In my bible reading this morning I read the story of the bronze serpent in the wilderness. Snakes were attacking the Israelites because of their sin and a bronze serpent was raised up to save them. They could simply look at the bronze serpent on the pole and they would live. The interesting thing is the confession of the people. Their confession to Moses was, “we have sinned by speaking against the Lord and against you.” Included in their confession is the sin of dishonoring leadership with their words. But Joel and Victoria deserve it. They are wrong. Joel has botched media interviews, Victoria has said something that most of christendom would find unbiblical. They deserve the ire of the public. Moses was doctrinally incorrect as well, but God still spoke to him like a friend, used him mightily, and ultimately received him into glory. A chapter before the people confessed about speaking against Moses we find the story of Moses striking the rock a second time. God said to speak to the rock and not to strike it. Moses disobeyed, he didn’t follow the word of God, he completely tampered with the doctrine of Jesus Christ who was once and for all stricken to meet the needs of humanity, and God dealt with him. This post isn’t to condone doctrinal error. Instead, it’s to point out that God both uses and deals with His leaders. If social media would have been around in biblical times I wonder what would have been tweeted about David when he had an affair and was an accessory to murder, but was still a man after God’s own heart. I wonder what the Facebook posts would have said when it came out that Abraham had lied and spun a story for selfish reasons not trusting in God’s protective hand, but yet was still imputed righteousness. I wonder how many people would have been quick to post videos of Peter by a fire letting the profanities flow in order to prove he didn’t know Jesus, but yet still kept preaching. I promise you that video would have gotten a lot of shares, comments, and likes. I wonder what we would have posted when God dealt with Moses for striking the rock and didn’t allow his leadership to extend into the Promise Land. Here’s the deal. Leaders are, have been, and always will be imperfect, but be careful because what you say can bite you. Social Media Pharisees love to point out the splinters in the lives of others all the while ignoring the beam in their own eyes.
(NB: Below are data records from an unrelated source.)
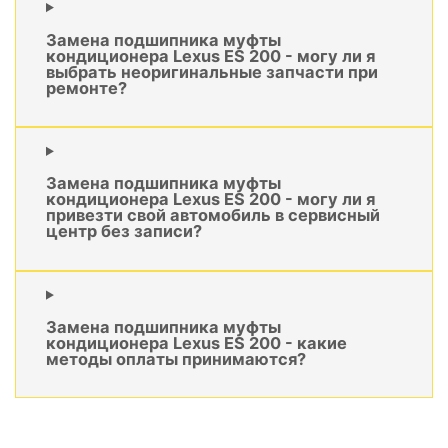
Замена подшипника муфты
кондиционера Lexus ES 200 - могу ли я
выбрать неоригинальные запчасти при
ремонте?
Замена подшипника муфты
кондиционера Lexus ES 200 - могу ли я
привезти свой автомобиль в сервисный
центр без записи?
Замена подшипника муфты
кондиционера Lexus ES 200 - какие
методы оплаты принимаются?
I am not an overseer of Joel and Victoria. I trust and hope that they have good people in their lives who can talk to them honestly when something has gone wrong. You and I aren’t those people. I see people bashing “celebrity” preachers and pastors on social media and it really bothers me. First of all, God raises up leadership according to the hearts of the people. If you don’t like your leaders, look in your own heart. Secondly, I lost my voice of criticism and my rocks to throw when I started sinning myself many years ago.
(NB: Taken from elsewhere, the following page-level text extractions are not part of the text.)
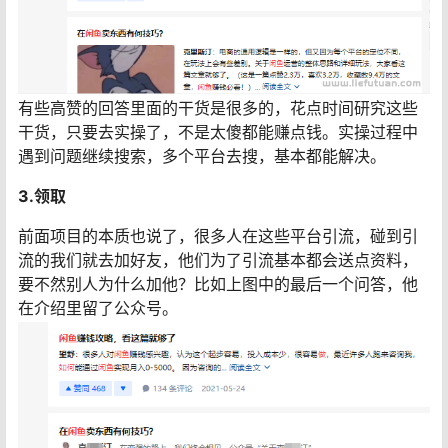
有些高赞的回答里面的干货是很多的，花点时间研究这些
干货，只要去实操了，不是太傻都能赚点钱。实操过程中
遇到问题继续搜索，多个平台去搜，基本都能解决。
3.领取
前面项目的本质也说了，很多人在这些平台引流，碰到引
流的我们就去加好友，他们为了引流基本都会送点资料，
要不然别人为什么加他？比如上图中的最后一个问答，他
在介绍里留了公众号。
Here’s a simple way to approach the seeming failures of leaders that you aren’t personally involved with:

1. Trust – Trust that they have people around them to correct them and trust that God will deal with them. God really is in control and in charge. He really does raise leaders up and take leaders down. He really does determine our times and seasons, and how long we experience His blessing and favor. Fortunately for me and other leaders, He has more grace than the general public.

2. Pray – It’s so simple it’s cliche, but it needs to be said more than ever before. Pray for people instead of using social media to besmirch their character. The only person who wins when a pastor or christian leader fails is Satan. Not God, not you, not me, not the church, the enemy wins when pastors and christian leaders fail. Pray.
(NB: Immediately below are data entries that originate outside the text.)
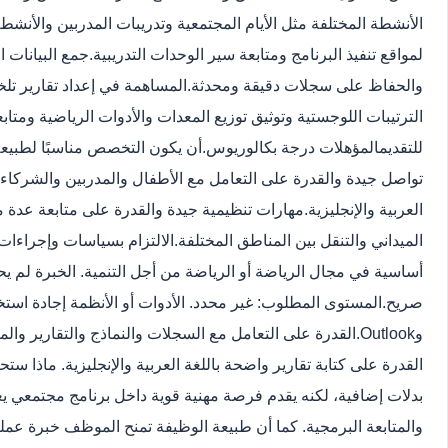
الأنشطة المختلفة مثل الأيام المجتمعية وتدريبات المدربين والأنشطة
لمواقع تنفيذ البرنامج ومتابعة سير الوحدات التدريبية.
جمع البيانات 
والحفاظ على سجلات دقيقة ومحدثة.
المساهمة في إعداد تقارير تل
الترتيبات اللوجستية وتوثيق توزيع المعدات والأدوات الرياضية ومتابعة
للتقديم
المؤهلات درجة بكالوريوس.
أن يكون التخصص مناسبًا لطبيعة
تواصل جيدة والقدرة على التعامل مع الأطفال والمدربين والشركاء 
العربية والإنجليزية.
مهارات تنظيمية جيدة والقدرة على متابعة عدة 
الميداني والتنقل بين المناطق المختلفة.
الالتزام بسياسات وإجراءا
أساسية في مجال الرياضة أو الرياضة من أجل التنمية. الخبرة لم يح
صريح.
وOutlook.
القدرة على التعامل مع السجلات والنماذج والتقارير والمتاب
القدرة على كتابة تقارير واضحة باللغة العربية والإنجليزية. ماذا س
بدلات إضافية، لكنه يقدم فرصة مهنية قوية داخل برنامج مجتمعي يعت
والمتابعة البرمجية. كما أن طبيعة الوظيفة تمنح الموظف خبرة عمل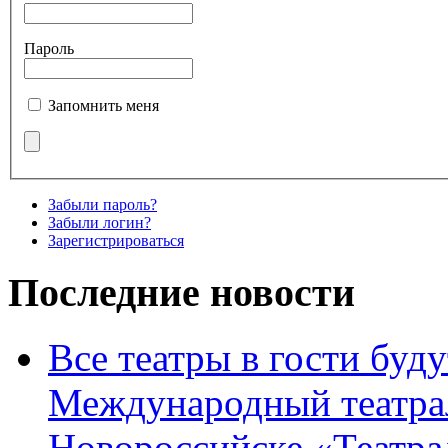
Пароль
Запомнить меня
Забыли пароль?
Забыли логин?
Зарегистрироваться
Последние новости
Все театры в гости буду
Международный театра
Новороссийске «Театра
3. Be life giving – There is a time and place to confront people who have done wrong. Churches and pastors need accountability in order to bring correction when they have done wrong. However, if you and I are not part of the accountability process then the best thing we can do is to use our words to build up rather than tear down. We can use our words to speak life rather than death.

I want to go on record. I am a Joel Osteen fan. I am a Joyce Meyer fan. I am a T.D. Jakes fan. I am a Jentzen Franklin fan. I am a Kenneth Copeland fan. I am an Andy Stanley fan. I am a Mark Driscoll fan. I am a Chris Hodges fan. I am a fan of the bivocational pastor who works 60 and 70 plus hours a week just to fulfill the vision God gave him. I am a fan of the pastor of the mid size church in the mid size city that most of us will never hear of. He fails sometimes, he succeeds sometimes, but he imperfectly walks out his calling before God. Ultimately God’s grace covers him and God’s glory will receive him when his time is finished. I am a fan of anyone who is trying to lead people to Jesus and build His church. I’m even a fan of Victoria, bless her heart.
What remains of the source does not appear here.